L’homme providentiel
Marquée du sceau de la providence, la France affirma ainsi sa vocation privilégiée dans le culte des ancêtres. Un homme aura suffi pour rendre courage à tous. Longtemps après son sacrifice, ses ossements « blanchis par le temps » nous apprennent avec quelle abnégation nos pères, malgré leurs imperfections, ont bataillé pour leur indépendance. À son appel, chacun songe à s’armer, à se couvrir de la saie militaire, à se munir de vivres et de provisions pour les chocs futurs.
La France et la Gaule se nourrissent des mêmes passions : amour de la liberté et du foyer, haine implacable de l’ennemi, gloire du peuple ou renom personnel, honneur ou vengeance. Les morts tombent cependant pour une cause semblable et immuable : la défense du sol natal. Beaucoup d’historiens ont regretté ces dissensions incessantes qui ont coûté à la patrie tant de défaites. C’est l’une des raisons pour lesquelles la figure de Vercingétorix s’est imposée dans les manuels scolaires. Les éléments extrêmes se réconcilient autour de son image, incarnant par-dessus tout la résurrection nationale. En lui, les Gaulois ont trouvé l’homme providentiel que la France de 1914 et 1945 découvrira en Pétain et De Gaulle.

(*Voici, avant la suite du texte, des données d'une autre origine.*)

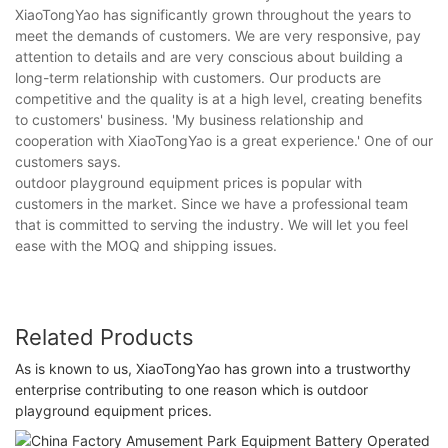
XiaoTongYao has significantly grown throughout the years to
meet the demands of customers. We are very responsive, pay
attention to details and are very conscious about building a
long-term relationship with customers. Our products are
competitive and the quality is at a high level, creating benefits
to customers' business. 'My business relationship and
cooperation with XiaoTongYao is a great experience.' One of our
customers says.
outdoor playground equipment prices is popular with
customers in the market. Since we have a professional team
that is committed to serving the industry. We will let you feel
ease with the MOQ and shipping issues.
Related Products
As is known to us, XiaoTongYao has grown into a trustworthy
enterprise contributing to one reason which is outdoor
playground equipment prices.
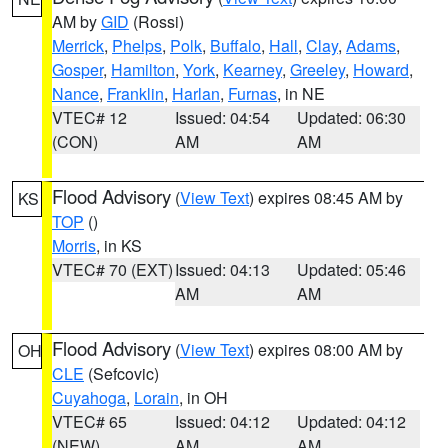
AM by
GID
(Rossi)
Merrick
,
Phelps
,
Polk
,
Buffalo
,
Hall
,
Clay
,
Adams
,
Gosper
,
Hamilton
,
York
,
Kearney
,
Greeley
,
Howard
,
Nance
,
Franklin
,
Harlan
,
Furnas
, in NE
VTEC# 12
Issued: 04:54
Updated: 06:30
(CON)
AM
AM
Flood Advisory
(
View Text
) expires 08:45 AM by
KS
TOP
()
Morris
, in KS
VTEC# 70 (EXT)
Issued: 04:13
Updated: 05:46
AM
AM
Flood Advisory
(
View Text
) expires 08:00 AM by
OH
CLE
(Sefcovic)
Cuyahoga
,
Lorain
, in OH
VTEC# 65
Issued: 04:12
Updated: 04:12
(NEW)
AM
AM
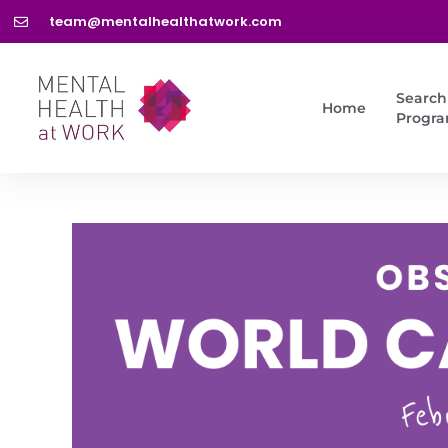
team@mentalhealthatwork.com
Search
Home
Progr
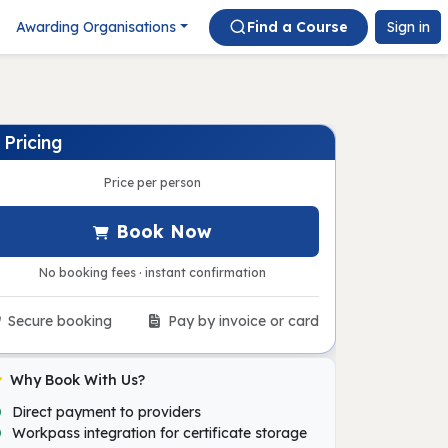
Awarding Organisations
Find a Course
Sign in
Pricing
Price per person
Book Now
No booking fees · instant confirmation
Secure booking
Pay by invoice or card
Why Book With Us?
Direct payment to providers
Workpass integration for certificate storage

Au prix des affirmations les plus contradictoires, l’image de la Gaule reflète l’idée d’une continuité et de la lutte incessante pour la reconquête ou la préservation du territoire. Vercingétorix préfigure en cela le « citoyen soldat », éternel vengeur de la patrie, dans les tranchées de Champagne, avec la même ardeur que son aïeul sur les champs d’Alésia.
À l’heure où l’érudition projette une lueur nouvelle sur nos origines, le mystère gaulois s’estompe peu à peu. Il saura, cependant, retrouver toute sa vigueur dans les moments de crise du vingtième siècle, s’inspirant en droite ligne de la tradition historiographique antérieure. Sans doute plus que le reste, l’incertitude qui règne sur la connaissance de nos origines entretient la part de mythe qu’elle recèle. En cela, nos ancêtres Gaulois constituent un fond inépuisable de découvertes.

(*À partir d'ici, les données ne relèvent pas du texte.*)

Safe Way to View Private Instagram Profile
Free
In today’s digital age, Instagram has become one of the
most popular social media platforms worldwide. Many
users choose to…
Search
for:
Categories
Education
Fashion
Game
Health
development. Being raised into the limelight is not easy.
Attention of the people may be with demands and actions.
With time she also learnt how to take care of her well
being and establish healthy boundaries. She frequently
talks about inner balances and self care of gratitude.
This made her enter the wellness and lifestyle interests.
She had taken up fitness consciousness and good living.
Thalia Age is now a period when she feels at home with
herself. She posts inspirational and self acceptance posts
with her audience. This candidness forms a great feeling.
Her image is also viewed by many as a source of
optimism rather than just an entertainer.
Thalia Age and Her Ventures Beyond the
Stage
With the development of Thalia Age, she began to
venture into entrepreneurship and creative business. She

Un rôle civilisateur et pacificateur
« La toute puissance de la civilisation française réside dans son expansionnisme. Nos pères nous ont précédé sur ce point, au travers de leurs multiples conquêtes ». Sous la plume d’Antoine de Genoude (1792-1849), ecclésiastique et publiciste de son état, la France est, par excellence, le « spectacle et l’exemple du monde » par qui la civilisation s’est affirmée. La pensée colonialiste trouve dans ce nationaliste convaincu un de ses plus ardents défenseurs avant l’heure. Après 1830 et l’envoi par l’État français d’un corps expéditionnaire en Algérie, l’idée prend corps, dominant peu à peu la pensée des auteurs laïcs et cléricaux. Elle ne cessera de s’amplifier pour s’affirmer après 1860, avec l’extension des empires coloniaux français et anglais. Nos ancêtres Gaulois alimenteront alors la chronique, apportant la civilisation aux indigènes démunis et quelque peu attardés.

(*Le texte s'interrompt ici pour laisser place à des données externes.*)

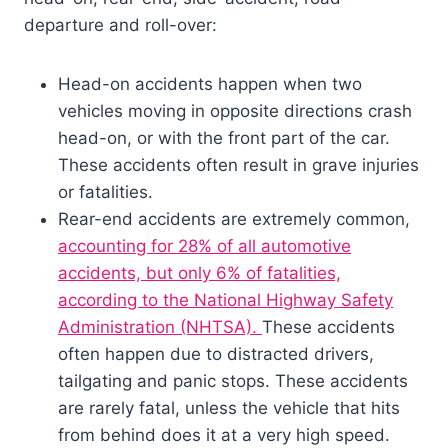
departure and roll-over:
Head-on accidents happen when two
vehicles moving in opposite directions crash
head-on, or with the front part of the car.
These accidents often result in grave injuries
or fatalities.
Rear-end accidents are extremely common,
accounting for 28% of all automotive
accidents, but only 6% of fatalities,
according to the National Highway Safety
Administration (NHTSA).
These accidents
often happen due to distracted drivers,
tailgating and panic stops. These accidents
are rarely fatal, unless the vehicle that hits
from behind does it at a very high speed.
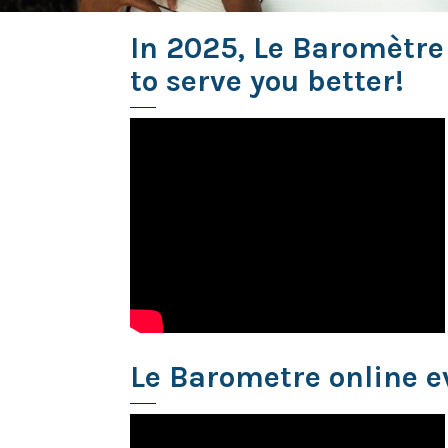
In 2025, Le Baromètre
to serve you better!
Le Barometre online e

Ils traverseront les frontières et lèveront tous les obstacles pour rallier l’Asie et l’Afrique où les conduiront un jour leurs courses vagabondes. La conquête du monde, par la France, annoncée comme un messianisme, est à cet égard une revanche sur le destin. Notre « génie national » étouffé pendant des siècles pourra ainsi s’exprimer à travers l’expansionnisme colonial. Ce qui vaudra à certains auteurs nationalistes de se prévaloir des qualités ancestrales gauloises en Indochine et en Algérie.